AIM OF THE EXERCISE: Within the records below, reproduce without change the lines from the line that has "ожаной мебели в" through the line that has "Nevadí, nově pro vás připravujeme audio verzi", and only those.

Transcribed page contents
....

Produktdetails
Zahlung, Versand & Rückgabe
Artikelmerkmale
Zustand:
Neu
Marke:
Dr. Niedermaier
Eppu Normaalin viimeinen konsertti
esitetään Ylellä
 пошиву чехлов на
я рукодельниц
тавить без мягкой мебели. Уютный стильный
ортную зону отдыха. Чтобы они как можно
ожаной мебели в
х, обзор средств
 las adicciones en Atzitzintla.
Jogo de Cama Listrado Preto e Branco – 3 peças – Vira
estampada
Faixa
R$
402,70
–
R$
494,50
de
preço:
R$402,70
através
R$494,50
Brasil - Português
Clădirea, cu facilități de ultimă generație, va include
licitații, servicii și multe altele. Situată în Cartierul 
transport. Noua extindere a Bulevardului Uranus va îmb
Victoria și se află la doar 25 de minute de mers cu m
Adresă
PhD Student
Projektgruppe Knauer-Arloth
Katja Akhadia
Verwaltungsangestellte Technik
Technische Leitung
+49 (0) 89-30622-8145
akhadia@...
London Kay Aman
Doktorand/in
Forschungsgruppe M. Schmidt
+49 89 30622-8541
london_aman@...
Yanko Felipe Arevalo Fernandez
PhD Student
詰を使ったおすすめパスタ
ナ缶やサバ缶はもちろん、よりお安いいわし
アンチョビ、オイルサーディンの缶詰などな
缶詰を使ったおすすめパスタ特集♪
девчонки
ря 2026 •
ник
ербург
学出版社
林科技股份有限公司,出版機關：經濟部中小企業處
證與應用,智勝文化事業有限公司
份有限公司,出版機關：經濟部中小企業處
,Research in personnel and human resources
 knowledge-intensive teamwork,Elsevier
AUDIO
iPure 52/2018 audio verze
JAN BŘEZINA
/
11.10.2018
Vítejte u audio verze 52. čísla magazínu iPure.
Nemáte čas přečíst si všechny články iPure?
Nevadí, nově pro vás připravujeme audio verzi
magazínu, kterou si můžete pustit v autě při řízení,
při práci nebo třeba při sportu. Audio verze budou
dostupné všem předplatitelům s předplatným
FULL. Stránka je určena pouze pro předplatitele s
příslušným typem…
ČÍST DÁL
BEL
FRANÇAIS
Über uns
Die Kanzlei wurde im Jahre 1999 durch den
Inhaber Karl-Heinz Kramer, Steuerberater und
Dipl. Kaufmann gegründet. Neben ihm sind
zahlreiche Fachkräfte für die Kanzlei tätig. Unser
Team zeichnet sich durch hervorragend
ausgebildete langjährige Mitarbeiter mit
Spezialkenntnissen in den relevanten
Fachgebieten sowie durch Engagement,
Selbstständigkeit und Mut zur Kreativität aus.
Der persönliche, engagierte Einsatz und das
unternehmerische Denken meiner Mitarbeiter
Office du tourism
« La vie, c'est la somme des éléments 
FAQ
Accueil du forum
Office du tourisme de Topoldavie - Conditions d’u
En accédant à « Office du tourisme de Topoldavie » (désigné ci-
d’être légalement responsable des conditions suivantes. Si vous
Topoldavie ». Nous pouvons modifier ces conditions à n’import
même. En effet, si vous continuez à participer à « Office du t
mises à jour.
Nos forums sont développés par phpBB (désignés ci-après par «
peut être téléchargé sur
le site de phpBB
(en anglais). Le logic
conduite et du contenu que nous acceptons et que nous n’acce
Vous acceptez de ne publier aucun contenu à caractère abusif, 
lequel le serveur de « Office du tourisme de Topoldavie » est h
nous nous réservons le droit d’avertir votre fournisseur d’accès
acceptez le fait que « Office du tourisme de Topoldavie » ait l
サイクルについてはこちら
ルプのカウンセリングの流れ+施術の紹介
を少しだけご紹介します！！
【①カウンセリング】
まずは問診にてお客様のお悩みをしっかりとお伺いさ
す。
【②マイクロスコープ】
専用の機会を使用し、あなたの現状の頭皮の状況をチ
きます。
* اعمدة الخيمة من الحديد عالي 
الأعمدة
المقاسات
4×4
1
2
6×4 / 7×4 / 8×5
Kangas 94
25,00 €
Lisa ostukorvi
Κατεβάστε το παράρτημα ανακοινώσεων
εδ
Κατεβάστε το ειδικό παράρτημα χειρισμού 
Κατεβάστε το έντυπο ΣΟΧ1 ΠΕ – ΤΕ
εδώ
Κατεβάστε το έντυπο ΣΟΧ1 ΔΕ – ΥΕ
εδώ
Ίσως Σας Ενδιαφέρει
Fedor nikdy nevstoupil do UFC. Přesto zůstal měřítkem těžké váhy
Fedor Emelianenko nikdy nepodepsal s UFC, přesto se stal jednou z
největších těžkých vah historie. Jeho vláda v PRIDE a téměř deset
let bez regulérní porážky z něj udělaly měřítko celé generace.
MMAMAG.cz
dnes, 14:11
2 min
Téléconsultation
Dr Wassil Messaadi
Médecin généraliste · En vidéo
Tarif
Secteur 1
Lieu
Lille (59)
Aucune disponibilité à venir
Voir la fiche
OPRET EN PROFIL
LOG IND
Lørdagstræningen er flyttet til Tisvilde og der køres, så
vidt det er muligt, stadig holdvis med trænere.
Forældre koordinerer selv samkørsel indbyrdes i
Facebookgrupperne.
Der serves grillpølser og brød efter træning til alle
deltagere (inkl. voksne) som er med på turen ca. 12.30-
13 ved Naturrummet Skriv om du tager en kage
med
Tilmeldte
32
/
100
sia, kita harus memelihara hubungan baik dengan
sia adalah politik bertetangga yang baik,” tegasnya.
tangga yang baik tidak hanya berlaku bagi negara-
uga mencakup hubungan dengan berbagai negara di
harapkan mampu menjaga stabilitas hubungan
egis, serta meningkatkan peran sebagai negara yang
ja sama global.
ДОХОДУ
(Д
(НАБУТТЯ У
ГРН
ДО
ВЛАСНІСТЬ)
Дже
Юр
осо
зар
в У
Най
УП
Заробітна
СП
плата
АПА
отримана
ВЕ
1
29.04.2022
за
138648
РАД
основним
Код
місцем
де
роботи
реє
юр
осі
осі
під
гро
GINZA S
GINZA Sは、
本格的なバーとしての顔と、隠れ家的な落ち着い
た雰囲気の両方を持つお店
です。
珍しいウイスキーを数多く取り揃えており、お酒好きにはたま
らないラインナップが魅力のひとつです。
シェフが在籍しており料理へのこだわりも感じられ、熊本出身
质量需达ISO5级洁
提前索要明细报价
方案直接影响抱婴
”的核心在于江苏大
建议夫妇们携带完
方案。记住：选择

....

RESULT:
ожаной мебели в
х, обзор средств
 las adicciones en Atzitzintla.
Jogo de Cama Listrado Preto e Branco – 3 peças – Vira
estampada
Faixa
R$
402,70
–
R$
494,50
de
preço:
R$402,70
através
R$494,50
Brasil - Português
Clădirea, cu facilități de ultimă generație, va include
licitații, servicii și multe altele. Situată în Cartierul 
transport. Noua extindere a Bulevardului Uranus va îmb
Victoria și se află la doar 25 de minute de mers cu m
Adresă
PhD Student
Projektgruppe Knauer-Arloth
Katja Akhadia
Verwaltungsangestellte Technik
Technische Leitung
+49 (0) 89-30622-8145
akhadia@...
London Kay Aman
Doktorand/in
Forschungsgruppe M. Schmidt
+49 89 30622-8541
london_aman@...
Yanko Felipe Arevalo Fernandez
PhD Student
詰を使ったおすすめパスタ
ナ缶やサバ缶はもちろん、よりお安いいわし
アンチョビ、オイルサーディンの缶詰などな
缶詰を使ったおすすめパスタ特集♪
девчонки
ря 2026 •
ник
ербург
学出版社
林科技股份有限公司,出版機關：經濟部中小企業處
證與應用,智勝文化事業有限公司
份有限公司,出版機關：經濟部中小企業處
,Research in personnel and human resources
 knowledge-intensive teamwork,Elsevier
AUDIO
iPure 52/2018 audio verze
JAN BŘEZINA
/
11.10.2018
Vítejte u audio verze 52. čísla magazínu iPure.
Nemáte čas přečíst si všechny články iPure?
Nevadí, nově pro vás připravujeme audio verzi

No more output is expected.